Although knowledge of these neurobiological changes may improve understanding of the pathophysiology of suicide risk in youth, this information may not be directly applicable to the assessment and prediction of risk in clinical practice. To increase the clinical utility of this research, it will also be important to examine how these neural circuits relate to behavioral and self-report outcomes that can be more easily assessed in naturalistic settings.

3. How do non-suicidal self-injurious behaviors confer risk for suicidal behaviors in youth?

Recent, and growing, evidence suggests that non-suicidal self-injury (NSSI; e.g., cutting, burning) may be a particularly promising predictor of suicidal self-injury (i.e., suicide attempts). A number of studies now have found that NSSI is one of the most robust prospective risk factors for suicide attempts in adolescents (Asarnow et al., 2011; Wilkinson, Kelvin, Roberts, Dubicka, & Goodyer, 2011), even surpassing the predictive utility of past suicide attempts (previously identified as the strongest risk factor for future suicidal behavior) (Lewinsohn et al., 1993). Most of these findings have emerged within the past few years and suggest that improving understanding of the link between non-suicidal and suicidal self-injury will be crucial for advancing knowledge of the pathophysiology, prediction, and treatment of suicidal behavior in youth.

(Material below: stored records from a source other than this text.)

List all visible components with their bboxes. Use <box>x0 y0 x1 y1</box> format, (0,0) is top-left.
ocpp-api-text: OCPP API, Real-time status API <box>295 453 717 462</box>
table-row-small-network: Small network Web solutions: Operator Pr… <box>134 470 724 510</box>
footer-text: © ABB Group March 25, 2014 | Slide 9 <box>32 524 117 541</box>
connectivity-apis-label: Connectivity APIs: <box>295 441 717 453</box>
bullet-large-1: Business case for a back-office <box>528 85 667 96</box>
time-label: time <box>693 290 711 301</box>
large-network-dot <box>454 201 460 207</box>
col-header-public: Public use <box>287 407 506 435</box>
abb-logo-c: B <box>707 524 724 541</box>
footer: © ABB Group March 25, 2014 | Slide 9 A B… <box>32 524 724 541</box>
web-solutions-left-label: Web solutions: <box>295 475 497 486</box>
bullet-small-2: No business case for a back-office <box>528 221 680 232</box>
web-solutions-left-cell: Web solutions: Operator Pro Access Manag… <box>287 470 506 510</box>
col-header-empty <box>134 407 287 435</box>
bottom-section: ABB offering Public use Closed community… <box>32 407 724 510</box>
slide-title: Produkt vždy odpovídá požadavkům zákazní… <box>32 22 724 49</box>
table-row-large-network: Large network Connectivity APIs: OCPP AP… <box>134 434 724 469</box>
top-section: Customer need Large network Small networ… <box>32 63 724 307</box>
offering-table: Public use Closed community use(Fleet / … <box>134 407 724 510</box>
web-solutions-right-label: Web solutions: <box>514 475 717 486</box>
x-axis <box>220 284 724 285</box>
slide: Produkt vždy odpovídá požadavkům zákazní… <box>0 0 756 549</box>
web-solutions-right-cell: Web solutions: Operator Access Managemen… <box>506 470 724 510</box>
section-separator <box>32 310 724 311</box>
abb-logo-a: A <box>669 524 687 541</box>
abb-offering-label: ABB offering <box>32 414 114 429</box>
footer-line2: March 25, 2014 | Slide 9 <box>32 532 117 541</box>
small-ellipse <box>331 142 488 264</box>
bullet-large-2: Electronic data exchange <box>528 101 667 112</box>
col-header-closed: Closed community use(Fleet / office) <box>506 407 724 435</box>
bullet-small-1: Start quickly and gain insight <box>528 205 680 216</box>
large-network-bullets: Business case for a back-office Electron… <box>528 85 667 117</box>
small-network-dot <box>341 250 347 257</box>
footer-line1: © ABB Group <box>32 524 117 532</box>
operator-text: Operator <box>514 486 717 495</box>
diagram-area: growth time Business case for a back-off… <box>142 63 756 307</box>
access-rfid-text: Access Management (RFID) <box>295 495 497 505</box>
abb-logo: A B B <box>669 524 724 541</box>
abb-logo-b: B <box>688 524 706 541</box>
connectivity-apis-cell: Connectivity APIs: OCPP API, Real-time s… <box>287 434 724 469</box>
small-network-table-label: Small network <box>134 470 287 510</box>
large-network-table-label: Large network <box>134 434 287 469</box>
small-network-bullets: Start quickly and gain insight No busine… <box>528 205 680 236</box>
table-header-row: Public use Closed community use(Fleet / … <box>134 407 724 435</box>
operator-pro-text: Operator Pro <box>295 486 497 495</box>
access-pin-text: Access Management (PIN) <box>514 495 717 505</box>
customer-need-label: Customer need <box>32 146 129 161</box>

However, the field is only beginning to understand the complex association between suicidal and non-suicidal forms of self-injury. The two classes of self-injurious behaviors are distinct in a number of important ways (Kahan & Pattison, 1984; Muehlenkamp, 2005; Muehlenkamp & Gutierrez, 2004): (1) prevalence: NSSI is more prevalent than suicidal self-injury, (2) frequency: NSSI is engaged in more frequently than suicidal behavior, (3) age of onset: adolescents typically begin engaging in NSSI between the ages of 12 and 14 (Zetterqvist, Lundh, Dahlström, & Svedin, 2013), whereas the highest risk for onset of suicide ideation, plans, and attempts is in the late teenage years or early 20s (Kessler, Borges, & Walters, 1999), (4) intent: NSSI is performed without suicidal intent whereas suicide attempts are performed with at least some intent to die, and (5) medical severity: NSSI less frequently leads to medical intervention. In fact, important distinctions between these two classes of behaviors have led to NSSI's classification as a distinct clinical phenomenon in the most recent version of the Diagnostic and Statistical Manual of Mental Disorders – DSM-5 – where NSSI disorder is classified as “a condition that requires further study” (APA, 2013). Despite these important differences, suicidal and non-suicidal self-injurious behaviors co-occur to high degree, especially in clinical samples (Klonsky, May, & Glenn, 2013; Nock, Joiner, Gordon, Lloyd-Richardson, & Prinstein, 2006), and, as already noted above, growing research has identified NSSI as one of the strongest risk factors for suicidal behavior (Asarnow et al., 2011; Wilkinson et al., 2011).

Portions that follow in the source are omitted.